No -p starts the interactive prompt:
./ds4
ds4>
The interactive CLI is a real multi-turn DS4 chat. It keeps the rendered chat
transcript and the live Metal KV checkpoint, so each turn extends the previous
conversation. Useful commands are /help, /think, /think-max, /nothink,
/ctx N, /read FILE, and /quit. Ctrl+C interrupts the current generation
and returns to ds4>.
The CLI defaults to thinking mode. Use /nothink or --nothink for direct
answers. --mtp MTP.gguf --mtp-draft 2 enables the optional MTP speculative
path; it is useful only for greedy decoding, currently uses a confidence gate
(--mtp-margin) to avoid slow partial accepts, and should be treated as an
experimental slight-speedup path.
Start a local OpenAI/Anthropic-compatible server:
./ds4-server --ctx 100000 --kv-disk-dir /tmp/ds4-kv --kv-disk-space-mb 8192
The server is Metal-only. It keeps one mutable graph/KV checkpoint in memory, so stateless clients that resend a longer version of the same prompt can reuse the shared prefix instead of pre-filling from token zero.

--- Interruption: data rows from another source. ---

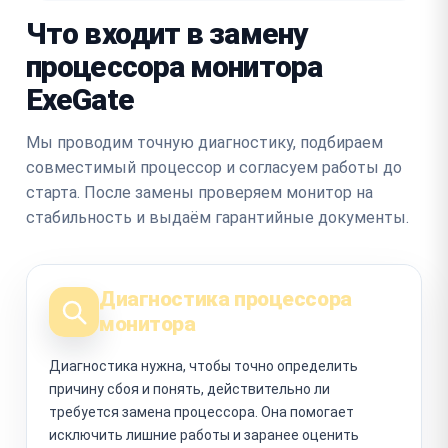
Что входит в замену
процессора монитора
ExeGate
Мы проводим точную диагностику, подбираем
совместимый процессор и согласуем работы до
старта. После замены проверяем монитор на
стабильность и выдаём гарантийные документы.
Диагностика процессора
монитора
Диагностика нужна, чтобы точно определить
причину сбоя и понять, действительно ли
требуется замена процессора. Она помогает
исключить лишние работы и заранее оценить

Request parsing and sockets run in client threads, but inference itself is serialized through one Metal worker. The current server does not batch multiple independent requests together; concurrent requests wait their turn on the single live graph/session.
Supported endpoints:
GET /v1/modelsGET /v1/models/deepseek-v4-flashPOST /v1/chat/completionsPOST /v1/completionsPOST /v1/messages/v1/chat/completions accepts the usual OpenAI-style messages,
max_tokens/max_completion_tokens, temperature, top_p, top_k, min_p,
seed, stream, stream_options.include_usage, tools, and tool_choice.
Tool schemas are rendered into DeepSeek's DSML tool format, and generated DSML
tool calls are mapped back to OpenAI tool calls.
/v1/messages is the Anthropic-compatible endpoint used by Claude Code style
clients. It accepts system, messages, tools, tool_choice, max_tokens,
temperature, top_p, top_k, stream, stop_sequences, and thinking
controls. Tool uses are returned as Anthropic tool_use blocks.
Both APIs support SSE streaming. In thinking mode, reasoning is streamed in the native API shape instead of being mixed into final text.
Minimal OpenAI example:
curl http://127.0.0.1:8000/v1/chat/completions \
-H 'Content-Type: application/json' \
-d '{
"model":"deepseek-v4-flash",
"messages":[{"role":"user","content":"List three Redis design principles."}],
"stream":true
}'
ds4-server can be used by local coding agents that speak OpenAI-compatible
chat completions. Start the server first, and set the client context limit no
higher than the --ctx value you started the server with:
./ds4-server --ctx 100000 --kv-disk-dir /tmp/ds4-kv --kv-disk-space-mb 8192
You can use larger context and larger cache if you wish. Full context of 1M tokens is going to use more or less 26GB of memory (compressed indexer alone will be like 22GB), so configure a context which makes sense in your system. With 128GB of RAM you would run the 2-bit quants, which are already 81GB, 26GB are going to be likely too much, so a context window of 100~300k tokens is wiser.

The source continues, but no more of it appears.